Le bon sens savait clairement qu’en absence de vocation, de passion, d’intégrité, d’humanité, du sens de l’honneur ou de la volonté de produire du bonheur et du bien-être collectif qui les rendraient effectivement utiles, pragmatiques et efficaces, les métiers très nobles, prestigieux ou les moins illustres, s’illustrent dans la nullité, la futilité et la stérilité.

Les sources administratives ont énuméré une flopée de gens « cultivés », privilégiés de ce monde inique et cynique, qui ont eu la rare opportunité de bénéficier de formation académique approfondie pour se coiffer experts, techniciens, doctes, savants, spécialistes et sommités en divers domaines décisifs. Une majorité de tels récipiendaires font fi de l’éthique en raison de leur avidité égocentriste et boulimie affairiste à se déciviliser et se débiliter plus que les méchants qui mentent, kidnappent, assassinent, décapitent et décapitalisent autrui dans l’optique de s’enrichir déloyalement.

Le sens de l’intelligence dévié par l’usurpation

Par ces temps de perversité effrénée, de perfidie déchaînée et de déshonneurs outranciers qui ne se gênent guère de maintenir à la tête de la Cité des dignitaires sans dignité, des honorables sans honorabilité et des autorités sans notoriété, le sauvage le remporte sur le sage avec grandiloquence. Parallèlement, la platitude intellectuelle s’exhibe en permanence à des gymnastiques curvilignes pour crucifier les comportements rectilignes et justifier des ramassis de simagris, gribouillis, majigridis et graffitis funestes jusqu’à égorger la lumière et la vérité afin de plaire à la sinécure et la rature dans leurs inculture et imposture arrogante.

Dommage de constater qu’en cette ère de domination de l’intelligence artificielle, l’intelligence humaine prend plutôt une connotation péjorative au sein des nations rebelles à la justice et au développement soutenable. Serait intelligent celui qui sait arrondir les angles en des coups concupiscibles en contrepartie de privilèges périssables dans la vanité d’un confort éphémère qui pourtant perturbera l’âme dans un inconfort éternel ici et à l’autre monde.

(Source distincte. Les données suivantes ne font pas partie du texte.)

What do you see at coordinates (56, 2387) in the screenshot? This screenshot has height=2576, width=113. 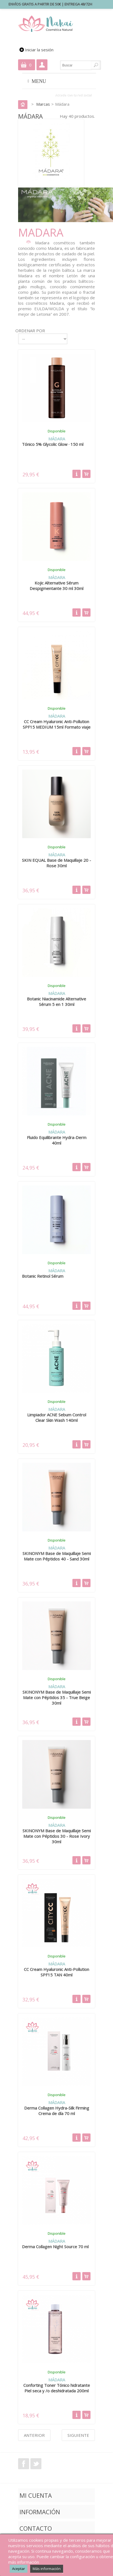 I see `Conforting Toner Tónico hidratante Piel seca y /o deshidratada 200ml` at bounding box center [56, 2387]. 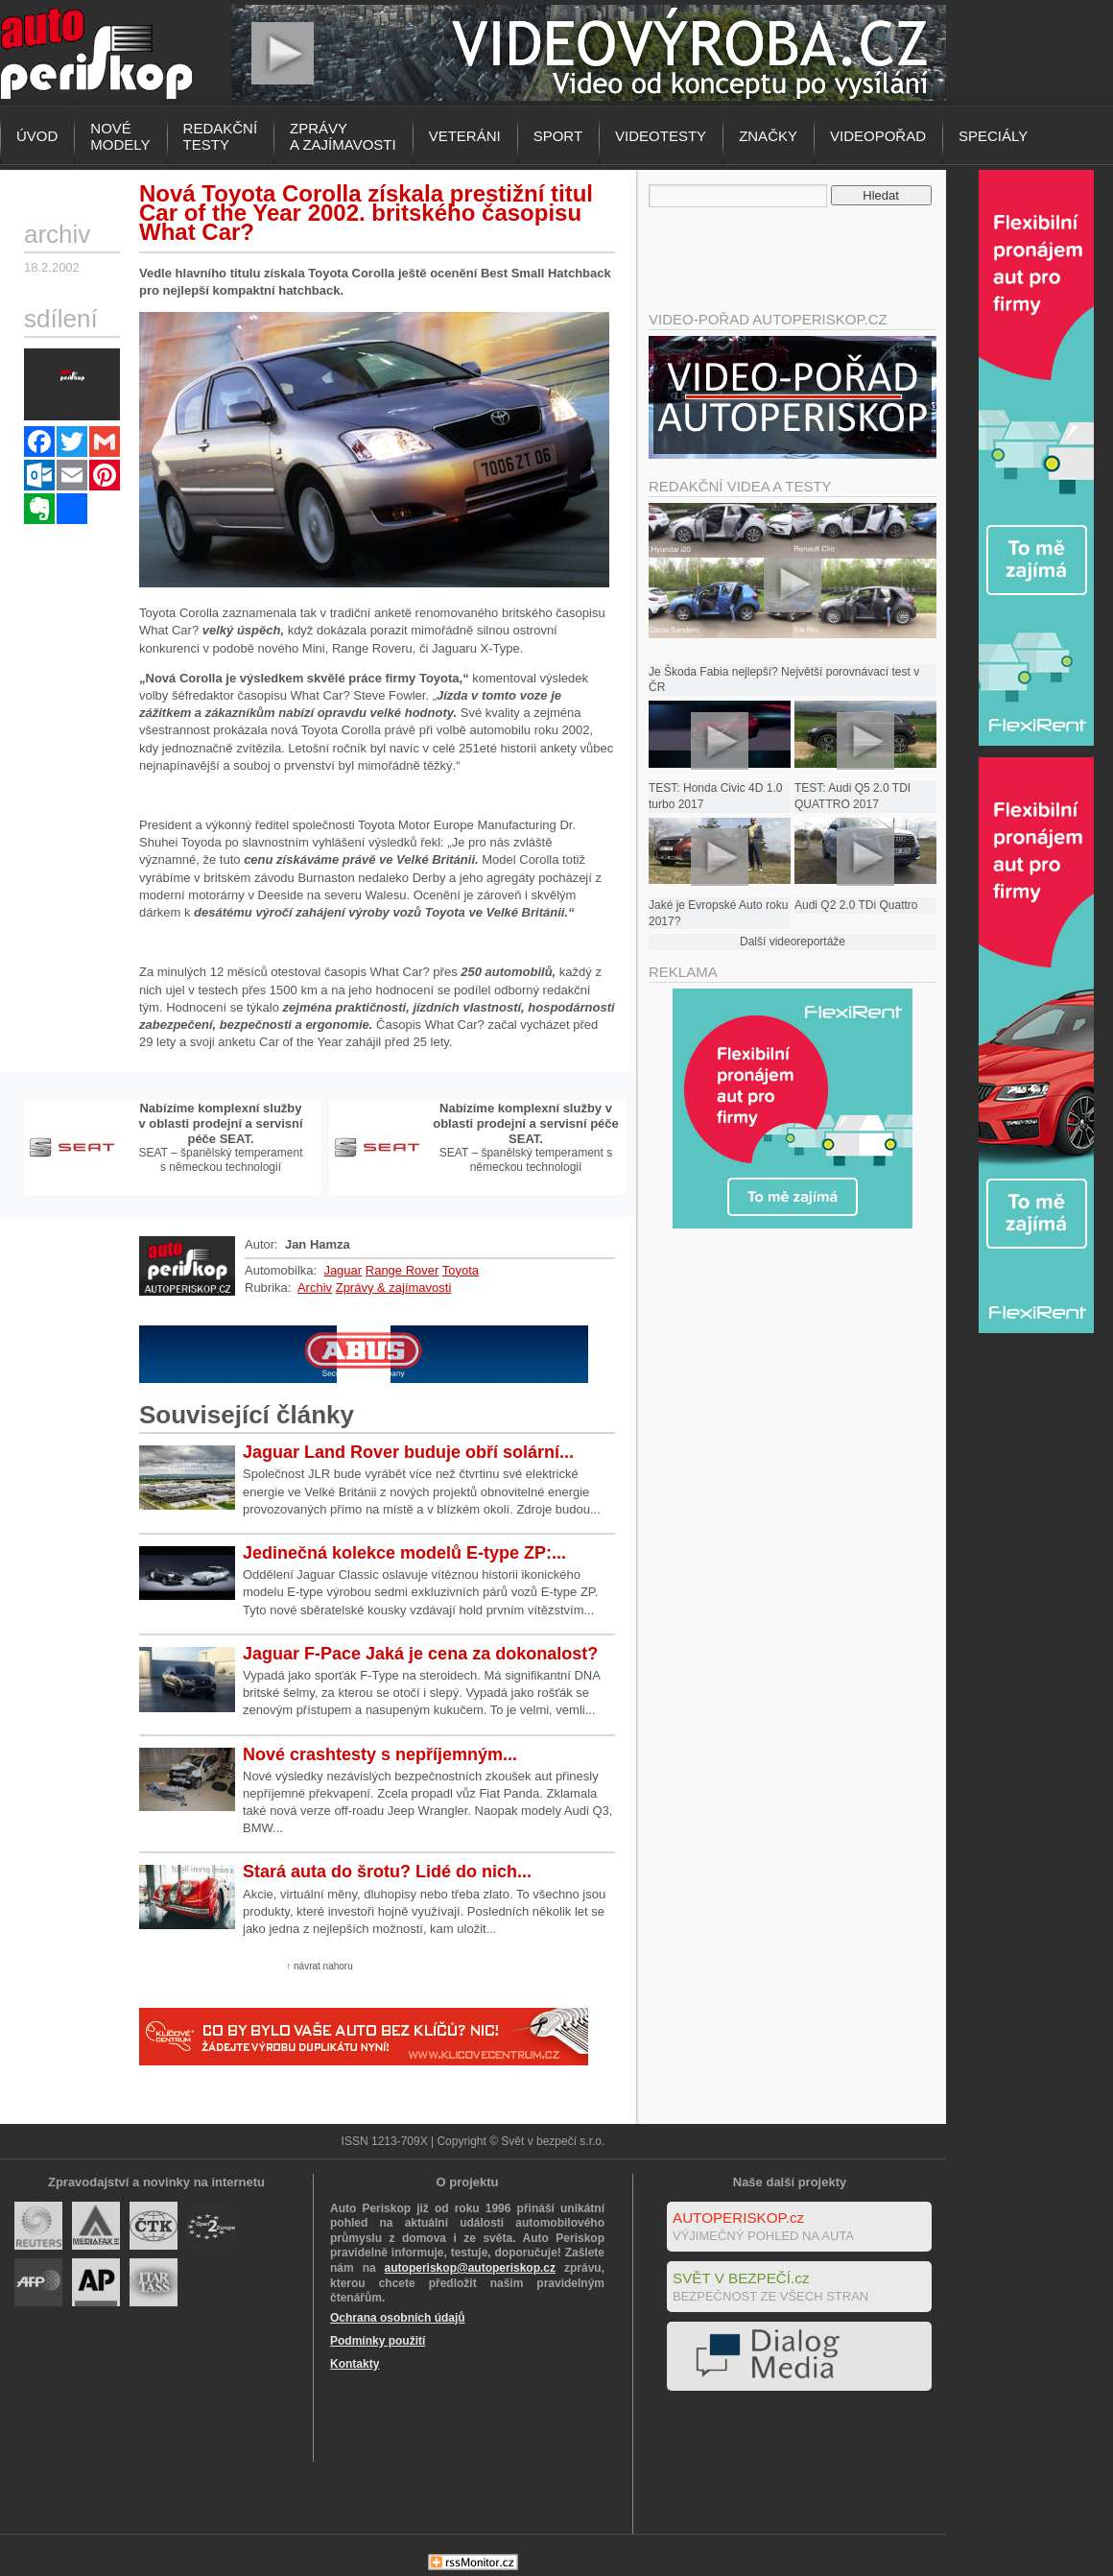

Au final, que sert-il à des hommes et des femmes entêtés et affreux du couloir officiel d’amasser des biens mal acquis quand ils ne peuvent fermer les paupières voire aller aux toilettes sans une batterie d’agents de sécurité ?  Perte de paix intérieure, folie dans une constante sirène tonitruante arrogante, refuge dans la cage blindée comme unique espace vital. Définitivement, le jeu vilain et malsain – consistant à gargoter et piller le trésor public pour créditer ses comptes bancaires à dix chiffres dans les paradis fiscaux – ne vaut absolument pas la chandelle.

Qu’il nous soit loisible d’envoyer une fière chandelle à ceux et celles qui gardent les lignes et qui acceptent les ironies de « diners de cons » organisées par les corrompus qui les targuent de « Boukis » puisqu’ils refusent les deals souterrains sur notre terrain miné, effrité et gangrené de flagorneurs, d’escamoteurs, de gangs officiels et officieux.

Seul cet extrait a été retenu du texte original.